Wife Can’t Be Denied Custody of Minor Child Just Because She Has Field Job and Man is Working from Home: Delhi HC
Wife Can’t Be Denied Custody of Minor Child Just Because She Has Field Job and Man is Working from Home: Delhi HC
The Delhi High Court said the overall welfare of the child, including her moral, mental, physical, educational and medical needs, has to be considered while handing over custody to either of the parents

The Delhi High Court has said that a mother cannot be denied custody of a minor child as she has been doing a field job while the father is working from home.

It said the overall welfare of the child, including her moral, mental, physical, educational and medical needs, has to be considered while handing over custody to either of the parents.

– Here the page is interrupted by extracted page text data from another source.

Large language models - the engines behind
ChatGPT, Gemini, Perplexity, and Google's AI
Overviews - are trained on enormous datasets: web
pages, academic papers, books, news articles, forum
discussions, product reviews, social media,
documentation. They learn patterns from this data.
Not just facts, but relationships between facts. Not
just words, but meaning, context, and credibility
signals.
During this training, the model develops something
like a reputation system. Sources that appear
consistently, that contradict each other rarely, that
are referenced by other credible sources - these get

A division bench of Justice Suresh Kumar Kait and Justice Neena Bansal Krishna rejected the claim of appellant-husband that by working from home he will be in a better position to take care of the child than respondent wife, who due to official responsibilities may not be able to find time for it.

The court said that respondent-wife is educated and financially stable and can understand and take care of the overall welfare of the girl child.

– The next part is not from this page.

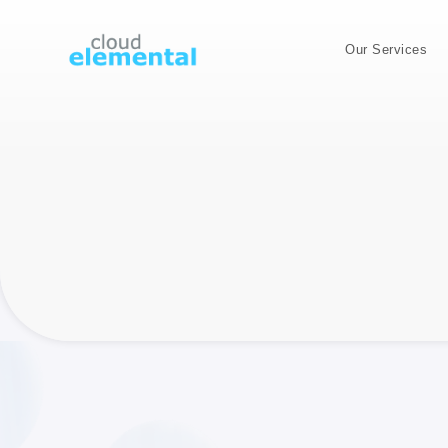
Our Services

The trial court here has handed over interim custody of the minor child, even upon referring to Section 6 of the Hindu Minority and Guardianship Act, 1956, which stated the natural guardian of a Hindu minor is father and after him the mother. It had noted that in case of children of tender age, the custody of the mother appears more natural and conducive for the development of the child.

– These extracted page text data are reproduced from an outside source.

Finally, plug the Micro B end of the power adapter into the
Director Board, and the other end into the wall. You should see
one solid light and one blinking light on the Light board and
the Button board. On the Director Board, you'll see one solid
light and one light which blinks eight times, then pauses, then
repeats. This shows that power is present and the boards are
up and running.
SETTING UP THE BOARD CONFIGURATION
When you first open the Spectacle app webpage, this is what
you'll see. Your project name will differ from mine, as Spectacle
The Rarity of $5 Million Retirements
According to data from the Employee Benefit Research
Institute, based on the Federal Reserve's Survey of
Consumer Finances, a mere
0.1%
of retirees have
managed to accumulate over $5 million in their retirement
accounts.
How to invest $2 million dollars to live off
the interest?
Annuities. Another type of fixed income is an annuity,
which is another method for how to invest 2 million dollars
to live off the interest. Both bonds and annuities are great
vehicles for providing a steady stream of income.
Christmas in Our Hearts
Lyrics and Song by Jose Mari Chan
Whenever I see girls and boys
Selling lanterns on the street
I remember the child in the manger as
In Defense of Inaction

The family court also said that the fact that wife is working cannot be construed to unfavourably judge her suitability to have the custody of minor and that the husband has admitted that he is jobless and has not disclosed his source of income.

In his plea, the man challenged the family court’s order of January 17, which, while deciding application under Section 12 of Guardians & Wards Act and Section 6 of the Hindu Minority & Guardianship Act, 1956 in respect of interim custody of the minor girl child of the parties, has inter alia granted her interim custody to the wife.

He submitted the wife has been working as Geologist with the Geological Survey of India and has to spend about 100 days in the field in remote areas in a span of eight months. On January 7, 2020, when the wife was away due to field work and had carried the girl child with her, he, surprisingly visited them on the birthday of the child and found that one of her colleagues was sharing her premises. On March 1, 2020, the wife went to Pune for her field job, she left behind the child with him and thereafter, abandoned her. In July 2020, he claims to have received a call from the wife that she wanted divorce and also wanted to take the child to Dehradun with her.

He also contended the wife has to travel to interior region for several weeks due to her job, where the family cannot live due to lack of amenities and in such a situation, she will not be able to provide good education and upbringing to the child.

The appellant averred that he is a Cost Management Accountant and works from home and is in a good position to take care of the minor daughter.

The wife, on her part, said, being a government employee, she is living in A class city like Pune, Dehradun, etc and has good medical facilities and other high-end facilities are also available to her. On the other hand, the husband is not working and has no source of income except for depending on his retired father who is taking care of household requirement. She also submitted that her service conditions can’t be used to deny her interim custody.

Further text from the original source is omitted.